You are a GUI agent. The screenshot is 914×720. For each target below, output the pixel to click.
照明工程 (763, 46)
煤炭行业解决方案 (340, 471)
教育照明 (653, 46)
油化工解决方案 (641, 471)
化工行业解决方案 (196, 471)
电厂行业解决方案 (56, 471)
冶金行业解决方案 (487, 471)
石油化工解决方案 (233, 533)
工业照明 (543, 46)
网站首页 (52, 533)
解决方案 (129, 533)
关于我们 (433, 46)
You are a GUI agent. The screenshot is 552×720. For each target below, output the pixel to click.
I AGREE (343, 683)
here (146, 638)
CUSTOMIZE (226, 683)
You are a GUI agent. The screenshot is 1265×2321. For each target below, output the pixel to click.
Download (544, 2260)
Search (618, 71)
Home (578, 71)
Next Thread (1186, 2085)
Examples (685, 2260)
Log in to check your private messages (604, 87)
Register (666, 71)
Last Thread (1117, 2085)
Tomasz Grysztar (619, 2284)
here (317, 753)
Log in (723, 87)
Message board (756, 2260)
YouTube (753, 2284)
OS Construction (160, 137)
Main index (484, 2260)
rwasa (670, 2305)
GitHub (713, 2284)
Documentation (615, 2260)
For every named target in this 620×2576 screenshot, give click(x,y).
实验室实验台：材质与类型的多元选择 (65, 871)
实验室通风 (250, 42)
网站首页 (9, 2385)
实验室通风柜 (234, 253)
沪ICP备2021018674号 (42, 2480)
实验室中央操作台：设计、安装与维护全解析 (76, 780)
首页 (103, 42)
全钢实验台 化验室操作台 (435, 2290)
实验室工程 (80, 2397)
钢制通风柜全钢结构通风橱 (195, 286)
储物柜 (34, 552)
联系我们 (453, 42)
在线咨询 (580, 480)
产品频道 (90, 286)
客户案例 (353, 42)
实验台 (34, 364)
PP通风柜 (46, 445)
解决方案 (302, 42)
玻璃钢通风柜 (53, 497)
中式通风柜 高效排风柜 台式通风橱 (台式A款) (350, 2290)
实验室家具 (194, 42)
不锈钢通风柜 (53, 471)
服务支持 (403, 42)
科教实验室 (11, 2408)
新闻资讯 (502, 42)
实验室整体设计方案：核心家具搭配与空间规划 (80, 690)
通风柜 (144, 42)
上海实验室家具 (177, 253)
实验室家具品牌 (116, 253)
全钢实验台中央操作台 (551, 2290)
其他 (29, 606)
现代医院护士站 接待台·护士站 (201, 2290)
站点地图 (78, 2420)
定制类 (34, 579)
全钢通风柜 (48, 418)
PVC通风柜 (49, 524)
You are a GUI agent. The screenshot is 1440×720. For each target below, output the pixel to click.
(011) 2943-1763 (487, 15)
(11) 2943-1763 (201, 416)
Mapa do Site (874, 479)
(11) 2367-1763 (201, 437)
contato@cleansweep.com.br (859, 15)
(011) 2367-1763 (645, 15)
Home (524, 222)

==============================

### Aim of the exercise:
Send back an exact copy of only the lines from the line with "上海实验室家具 (177, 253)" up to and including the line with "Mapa do Site (874, 479)" in the data above.

### Task solution:
上海实验室家具 (177, 253)
实验室家具品牌 (116, 253)
全钢实验台中央操作台 (551, 2290)
其他 (29, 606)
现代医院护士站 接待台·护士站 (201, 2290)
站点地图 (78, 2420)
定制类 (34, 579)
全钢通风柜 (48, 418)
PVC通风柜 (49, 524)
You are a GUI agent. The screenshot is 1440×720. For each target below, output the pixel to click.
(011) 2943-1763 (487, 15)
(11) 2943-1763 (201, 416)
Mapa do Site (874, 479)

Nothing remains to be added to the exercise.